Kampung Jodipan banyak dihuni warga pendatang yang mendirikan rumah di tanah milik negara. Semula kampung ini terancam digusur dan warga akan direlokasi ke rumah susun.
Untuk memindahkan warga yang tinggal di pinggiran sungai, Pemerintah Kota telah membangun rusun sewa di Kelurahan Buring, Kedungkandang, Kota Malang. Namun, berkat perubahan yang dicapai, warga kampung warna-warni tidak banyak yang menempati Rusun. Dari dua blok Rusun yang diperuntukan untuk relokasi yang terisi hanya satu blok, yang kini ditempati 200 kepala keluarga.
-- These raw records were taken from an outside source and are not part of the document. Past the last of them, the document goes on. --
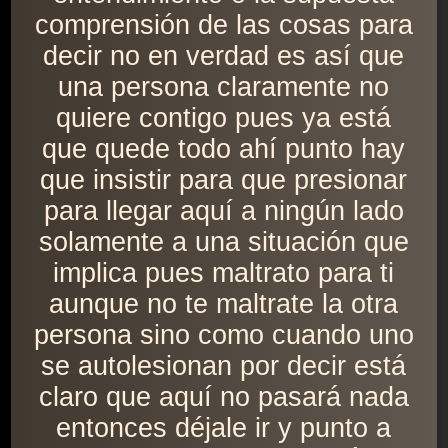
comprensión de las cosas para
decir no en verdad es así que
una persona claramente no
quiere contigo pues ya está
que quede todo ahí punto hay
que insistir para que presionar
para llegar aquí a ningún lado
solamente a una situación que
implica pues maltrato para ti
aunque no te maltrate la otra
persona sino como cuando uno
se autolesionan por decir está
claro que aquí no pasará nada
entonces déjale ir y punto a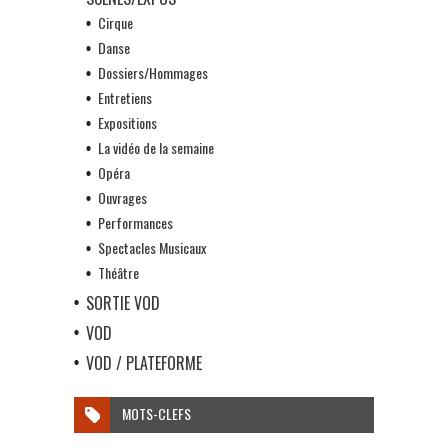
Cirque
Danse
Dossiers/Hommages
Entretiens
Expositions
La vidéo de la semaine
Opéra
Ouvrages
Performances
Spectacles Musicaux
Théâtre
SORTIE VOD
VOD
VOD / PLATEFORME
MOTS-CLEFS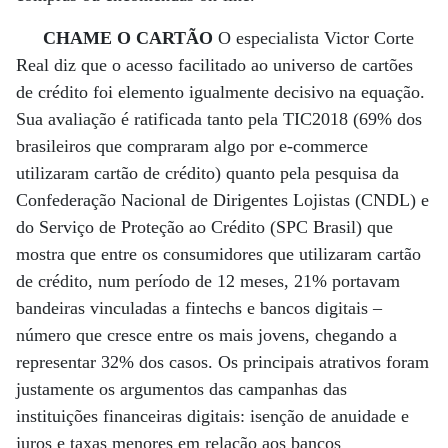
CHAME O CARTÃO
O especialista Victor Corte
Real diz que o acesso facilitado ao universo de cartões
de crédito foi elemento igualmente decisivo na equação.
Sua avaliação é ratificada tanto pela TIC2018 (69% dos
brasileiros que compraram algo por e-commerce
utilizaram cartão de crédito) quanto pela pesquisa da
Confederação Nacional de Dirigentes Lojistas (CNDL) e
do Serviço de Proteção ao Crédito (SPC Brasil) que
mostra que entre os consumidores que utilizaram cartão
de crédito, num período de 12 meses, 21% portavam
bandeiras vinculadas a fintechs e bancos digitais –
número que cresce entre os mais jovens, chegando a
representar 32% dos casos. Os principais atrativos foram
justamente os argumentos das campanhas das
instituições financeiras digitais: isenção de anuidade e
juros e taxas menores em relação aos bancos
Koordinator Guyspro, Nabila Firdausiyah mengaku awalnya ingin mengubah perilaku warga di bantaran sungai yang membuang sampah ke sungai, Jodipan dipilih lantaran lokasinya yang strategis di jantung kota serta secara estetik memiliki view yang bagus bagi orang-orang yang memandangnya dari atas jembatan Jalan Gatot Subroto.
Inisitaif serupa pula dilakukan Walikota Bandung, Ridwan Kamil ketika menyulap area Teras Cikapundung di Babakan Siliwangi dari tempat timbunan sampah lalu kini menjadi tempat rekreasi yang asik bagi warga Kota Bandung yang merencanakan liburan kecil di akhir pekan.
Baik Teras Cikapundung dan Kampung Jodipan adalah buah manis dari gagasan apik nan dilandasi niat yang baik. Kedua tempat itu akan begitu-begitu saja jika tidak disikapi oleh kepekaan akan pentingnya merawat lingkungan, terutama di area sekitar bantaran sungai.